Capmark Financial Group Inc., the lender that filed for bankruptcy this week, was making billions of dollars in property loans just as investor Sam Zell was exiting the U.S. office market in early 2007.
In 2006 and 2007, Capmark originated $60 billion in commercial mortgage loans, most for office buildings, according to the Sunday bankruptcy filing. While Capmark was lending, Mr. Zell was selling Equity Office Properties Trust at the top of the market for $39 billion, including debt.

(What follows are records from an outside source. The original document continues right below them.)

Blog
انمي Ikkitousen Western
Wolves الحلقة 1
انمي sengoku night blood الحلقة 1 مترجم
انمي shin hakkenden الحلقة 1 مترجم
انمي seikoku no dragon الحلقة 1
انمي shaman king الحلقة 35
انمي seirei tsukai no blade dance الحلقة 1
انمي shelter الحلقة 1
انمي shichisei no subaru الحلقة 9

Capmark collapsed under the weight of the loans it made and the debt that financed its leveraged buyout by a group led by Goldman Sachs Group Inc. and KKR & Co. By the time of the filing, Capmark had $18.5 billion in corporate debt, including $6.9 billion due in 2010 and $8.54 billion due in 2011, according to data compiled by Bloomberg News. As commercial property prices started falling, loan defaults accelerated. Payments were at least 60 days late on $4 billion of the $24.1 billion in loans Capmark listed as managed assets on June 30. That was up 166 percent from Dec. 31.
“They were aggressive lenders and the company was highly leveraged,” said Jeffrey Rogers, president and chief operating officer of Integra Realty Resources Inc., the largest U.S. commercial real estate valuation company. Capmark, based in Horsham, Pa., is an Integra client.
Officials at Goldman Sachs and KKR declined to comment, as did Joyce Patterson, a Capmark spokeswoman.
Sam Chandan, president and chief economist of Real Estate Econometrics, a property research firm in New York, said, “The Capmark bankruptcy reinforces that, in the case of institutions with large concentrations in commercial real estate, current disruptions to the market have the potential to impact their viability.”
Capmark and its units owe $7.1 billion to the 30 largest creditors without collateral backing their claims, according to court documents. The three biggest are Citibank NA, as administrative agent under the $5.5 billion credit agreement, with a claim of $4.6 billion; Deutsche Bank Trust Co. Americas, as trustee for the 5.875 percent senior notes and the floating senior notes due 2010, with claims of $1.2 billion and $637.5 million, respectively; and Wilmington Trust FSB, as successor trustee for the 6.3 percent senior notes due 2017, with a claim of $500 million, according to court papers.
Of the loans Capmark originated, office, multifamily and retail properties account for the biggest share of those that are delinquent.
Of the nonperforming loans, $444.7 million were made to office buildings, $282 million to apartment owners, and $243.7 million to retail properties, as of June 30.